More than twen1y-two years ago, Schultz considered and rejected the analysis today adopted by the majority, ironically also on the basis of a plain language analysis. Because Schultz already interpreted the CIA to include both negligent and intentional torts, the correct course is to refrain from engaging anew in an examination of the statute's plain language. Instead, as this Court has repeatedly held, the principled analysis is that the Legislature's failure to statutorily change Schultz’s result demonstrates the Legislature’s acquiescence with Schultz’s reasoning and conclusions. Macedo v.
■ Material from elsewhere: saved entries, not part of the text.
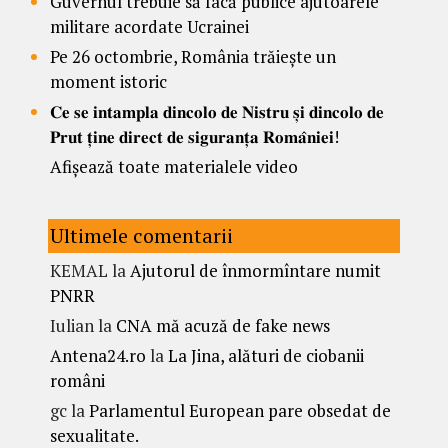
Guvernul trebuie să facă publice ajutoarele
militare acordate Ucrainei
Pe 26 octombrie, România trăiește un
moment istoric
𝐂𝐞 𝐬𝐞 𝐢𝐧𝐭𝐚𝐦𝐩𝐥𝐚 𝐝𝐢𝐧𝐜𝐨𝐥𝐨 𝐝𝐞 𝐍𝐢𝐬𝐭𝐫𝐮 𝐬̦𝐢 𝐝𝐢𝐧𝐜𝐨𝐥𝐨 𝐝𝐞
𝐏𝐫𝐮𝐭 𝐭̦𝐢𝐧𝐞 𝐝𝐢𝐫𝐞𝐜𝐭 𝐝𝐞 𝐬𝐢𝐠𝐮𝐫𝐚𝐧𝐭̦𝐚 𝐑𝐨𝐦𝐚̂𝐧𝐢𝐞𝐢!
Afișează toate materialele video
Ultimele comentarii
KEMAL
la
Ajutorul de înmormîntare numit
PNRR
Iulian
la
CNA mă acuză de fake news
Antena24.ro
la
La Jina, alături de ciobanii
români
gc
la
Parlamentul European pare obsedat de
sexualitate.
Dello Russo, 178 N.J. 340, 346, 840 A.2d 238 (2004); Quaremba v. Allan, 67 N.J. 1, 14, 334 A.2d 321 (1975). See also Tlumac v. High Bridge Stone, 187 N.J. 567, 573, 902 A.2d 222 (2006) (citations omitted) (holding that "[wjhen interpreting a statute, the Court's role is to effectuate the will of the Legislature^]” and determining that result is achieved when it is "Consistent with the long-standing interpretation that court’s have given to [the statute] and the legislative acquiescence in that interpretation^]”); State v. Chapland, 187 N.J. 275, 291, 901 A.2d 351 (2006) (citations omitted) (holding that "the Legislature is presumed to be aware of the judicial construction placed on an enactment [and that, i]n this case, that construction is supported by a long period of legislative acquiescence or failure to amend the statute indicating agreement with the Court’s holdings.”); Tonelli v. Bd. of Educ. of Twp. of Wyckoff, 185 N.J. 438, 448, 888 A.2d 433 (2005) (same); Smith v. Fireworks by Girone, Inc., 180 N.J. 199, 215, 850 A.2d 456 (2004) (same); Green v. Jersey City Bd. of Educ., 177 N.J. 434, 445, 828 A.2d 883 (2003) (same). The controlling authority is clear: "There is ample precedent in New Jersey to support the proposition that, when a statute has been judicially construed, the failure of the Legislature subsequently to act is evidence of legislative acquiescence in the construction given to the statute.” Cavuoti v. N.J. Transit Corp., 161 N.J. 107, 133-34, 735 A.2d 548 (1999) (per curiam) (citing cases).

Because each of the common-law torts complained of by plaintiff allege “the wrongful act, neglect or default of any person within this State[, an action alleging such torts was required to] be commenced within 2 years next after the cause of action of any such action shall have accruedf.]" N.J.S.A. 2A:14-2a.

Without referencing Lopez itself, the majority explicitly commands a Lopez hearing on remand. Ante, 188 N.J. at 100, 902 A.2d at 919 (2006) (“On remand, after a hearing, the trial court must determine whether the two-year statute of limitations is tolled as to Hardwicke.”).

The breadth of damages recoverable under the CSAA alone moots any concern that a successful CSAA plaintiff will not be made whole. The CSAA specifically provides that "[a] plaintiff who prevails in a civil action pursuant to this act shall be awarded damages in the amount of $10,000, plus reasonable attorney’s fees, or actual damages, whichever is greater." N.J.S.A. 2A:61B-1h. The CSAA defines "actual damages” as ”consist[ing] of compensatory and punitive damages and costs of suit, including reasonable attorney’s fees.” Ibid. Under the CSAA, ”[c]ompensatory damages may include, but are not limited to, damages for pain and suffering, medical expenses, emotional trauma, diminished childhood, diminished enjoyment of life, costs of counseling, and lost wages." Ibid.